リーシャルド様は、オルタンシアを…探そうとは、していなかったからだ。
一夜で悪漢を退治したリーシャルド様だ。
もしかしたら俺が遠征に出ている間にも、オルタンシアを連れ戻せているのではないか。
そんな一方的な期待もあった。
「自らの意思で出ていったのであれば、考えがあるのだろう。私は、あの子がしたいように、させるつもりだよ」
そんな風に言われても、俺にはとても割り切れない。
オルタンシアがいない。
いないのが当たり前になってしまう。
そんなのは、いやだ。
怪我はしていないか。
辛い目にあっていないか。
ひとりで悩んで、泣いていないか。
心配だ。グリューベルも、もう送れる距離ではないと言われているのに。
対外的には、『知人に頼まれたので、行儀見習いがてら手伝いに貸し出された娘』となっているオルタンシア。失踪では外聞が悪いからだろう。
新しい奥様も、何だかその話題には居心地悪げだ。
自分が追い出してしまったと思っているのかもしれない。
リーシャルド様は今も変わらずに「可愛い娘」だと言って憚らないのだけれど。
繰り返す困惑と焦燥。
それでも、わかっていた。
これからも、誰も彼女を探さないのだ。
ならば、自分で探しに行くよりない。
リーシャルド様の言うように、彼女がしたいように、するのはいい。
だけど側に居られないのは嫌だ。
今までは、訪ねれば会えた。いつだって笑顔で迎えてくれた。
俺の都合で構わなかった。事前に約束を取り付けようが、当日不意の訪問だろうが、行けば喜ばれることはわかっていた。
なんて贅沢な日々だったんだろう。
彼女の居場所もわからない、いつ会えるのか見当も付かない…それが、こんなにも辛いことだとは思わなかったんだ。
…ゆっくりでいいと思っていた。
もっと一緒にいられると思っていたから。
離れる日が来るなんて考えもしなかったから。
穏やかに賑やかに、ずっと笑い合っていけるのだと。
俺が待てばいいのだと思っていた。
話してくれるまで。信じてくれるまで。
いつまでだって待てると、思っていた。
ずっと、そう思っていた。
でも…もう、やめる。
どうやって、どこを探せばいいのか。それだけが問題だった。
俺には権力なんてものもなければ、頭だって良くはない。
俺一人では何もできない。
事を知らされていない父上には相談できなかった。
だったら、やはり、リーシャルド様の助けが必要だ。
悩むだけ悩めば時間切れで、二度目の遠征…そして、どうしても馴染めない打ち上げで見切りを付け、俺は従士隊を辞した。
当然、特別従士証も返納した。
取り下げるようにとの通達が何度も来ているが、気もそぞろで参加するほうが却って危険だし、周囲にとっても迷惑でしかない。

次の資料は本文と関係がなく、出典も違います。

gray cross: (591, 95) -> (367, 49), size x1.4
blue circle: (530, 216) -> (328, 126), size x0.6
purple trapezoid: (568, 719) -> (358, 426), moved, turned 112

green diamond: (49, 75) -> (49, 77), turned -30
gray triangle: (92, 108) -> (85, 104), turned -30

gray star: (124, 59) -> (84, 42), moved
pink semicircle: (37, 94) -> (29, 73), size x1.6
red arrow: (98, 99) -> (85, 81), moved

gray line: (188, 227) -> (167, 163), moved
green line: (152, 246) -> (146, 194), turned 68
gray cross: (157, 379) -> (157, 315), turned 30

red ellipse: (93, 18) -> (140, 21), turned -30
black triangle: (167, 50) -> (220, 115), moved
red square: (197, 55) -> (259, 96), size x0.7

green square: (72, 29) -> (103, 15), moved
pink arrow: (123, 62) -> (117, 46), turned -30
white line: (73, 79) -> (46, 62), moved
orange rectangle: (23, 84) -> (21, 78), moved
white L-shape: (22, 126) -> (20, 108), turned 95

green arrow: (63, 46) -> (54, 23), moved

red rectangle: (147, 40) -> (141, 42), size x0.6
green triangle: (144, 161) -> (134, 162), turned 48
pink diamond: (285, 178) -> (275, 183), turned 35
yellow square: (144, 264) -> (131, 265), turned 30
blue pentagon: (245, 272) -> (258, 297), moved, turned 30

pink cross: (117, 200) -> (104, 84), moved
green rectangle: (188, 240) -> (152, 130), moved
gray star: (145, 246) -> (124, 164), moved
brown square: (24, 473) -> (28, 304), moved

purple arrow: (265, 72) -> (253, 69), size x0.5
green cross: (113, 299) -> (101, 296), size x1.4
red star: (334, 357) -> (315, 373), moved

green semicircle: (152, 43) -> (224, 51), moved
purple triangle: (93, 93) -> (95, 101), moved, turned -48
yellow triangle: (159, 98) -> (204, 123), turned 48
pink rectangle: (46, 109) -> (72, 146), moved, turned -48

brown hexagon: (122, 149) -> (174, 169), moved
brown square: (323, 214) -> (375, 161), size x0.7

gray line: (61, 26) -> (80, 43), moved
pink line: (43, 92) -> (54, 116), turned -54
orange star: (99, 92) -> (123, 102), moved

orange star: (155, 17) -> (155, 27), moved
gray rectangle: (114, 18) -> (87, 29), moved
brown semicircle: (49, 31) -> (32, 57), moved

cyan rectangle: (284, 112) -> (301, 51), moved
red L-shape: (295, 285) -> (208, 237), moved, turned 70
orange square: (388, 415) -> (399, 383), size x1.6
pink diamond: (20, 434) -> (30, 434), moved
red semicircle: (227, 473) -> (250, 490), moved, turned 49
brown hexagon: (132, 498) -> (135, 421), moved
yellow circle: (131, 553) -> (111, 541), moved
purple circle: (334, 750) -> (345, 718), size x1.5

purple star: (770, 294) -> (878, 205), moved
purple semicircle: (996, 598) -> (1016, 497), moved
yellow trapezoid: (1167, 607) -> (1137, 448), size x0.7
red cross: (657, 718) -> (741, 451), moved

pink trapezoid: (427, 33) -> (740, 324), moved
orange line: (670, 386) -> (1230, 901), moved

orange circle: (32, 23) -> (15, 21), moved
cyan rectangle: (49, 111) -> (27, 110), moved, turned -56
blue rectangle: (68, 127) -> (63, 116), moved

それに、不参加で良いと確認したはずの打ち上げにまた詰め込まれかけた今、もう参加は遠慮したい…。
いつもの隊が俺を尊重してくれていただけだったのなら、騎士になってもいつまた強制されるか…考えるの、やめよう。俺が馴染めないだけなんだ。悪いことではない。
ああ、オルタンシアに会いたい。
リーシャルド様は、どうして平気なのだろう。娘を信頼しているから?
探さないことが信じている証ならば、探したくてたまらない俺の方が、オルタンシアを信じていないということになるのか。
そう考えると、悩むな。
だけどオルタンシアは、『やるべきこと』が優先で、我が身を省みることをしない。
誰に嫌われても構わないという。どんな評判も気にしないという。今、するべきことがあるから、と。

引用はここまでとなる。